自分はプライドが高すぎるのか?まるで男性のように。いや、違う。人と競ったり、見識をふりかざすようなプライドではない。ストレスからくる貧血状態が治り、もとの自分に戻ってきたのだ。若いうちは仕事をして、税金を払って暮らしたい、もらって暮らすのではなく、好きなことはやりたい、いろいろな本を読みたい、新聞は基本。当たり前だが、いろいろ出てる。大人の社会科のようだ。この意識は普通ではないか?自ら進んで、障害者になれと言うのか?もとのように元気になりたいと思うのは当然だ。むしろ、思わないほうが、不思議だ。具合の悪いままでいい、今更元気になると、今の特典がなくなる、これからでは就職できないなどと聞いたときは、椅子からずり落ちそうになった。
私の受けた治療は正直言ってマイナーだ。ほとんど知られていない。病院側の人は民間療法と言って、一笑に付す。興味がなければ、それで結構。しかし、人間である以上、誰でも具合を悪くする可能性はある。他人事のうちは、なんだかんだ言っていられるが、いざ自分の身になったら、何十年も医者通いをし、平気で障害者と呼ばれることができるのか?それも精神の。ただ、調子を崩しただけで。全く普通だった人が。私はこの治療を仕事にして、具合の悪い人を一人でも救いたいと思っていたが、治りたいと思わなければ、話にならない。自分のように、元気になれるなら、土だって食べると言って、床を叩いて泣いた、執念のような思いがある人でないと、医者に反発してまで、変わった治療は続けられない。

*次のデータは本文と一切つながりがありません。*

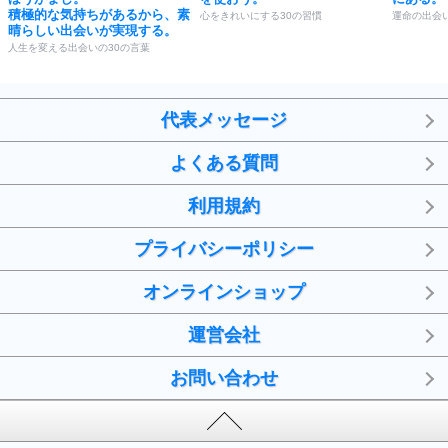
積極的な気持ちがあるから、素
心をきれいにする30の習慣
運命の出会
晴らしい出会いが実現する。
人生を変える出会いの30の言葉
代表メッセージ
よくある質問
利用規約
プライバシーポリシー
オンラインショップ
運営会社
お問い合わせ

自由だ、あくまでも人の自由だ。何を話そうが、何を読まなかろうが、生きていける。悪いことさえしなければいい。人の生き方に口を出す気はないが、私らしさまで失いたくない。健康な人たちとも関わりたい。しれができない私ではないからだ。求めればいろんな場所がある。黙って閉じこもっているより、一歩でも外へ出て、探そう。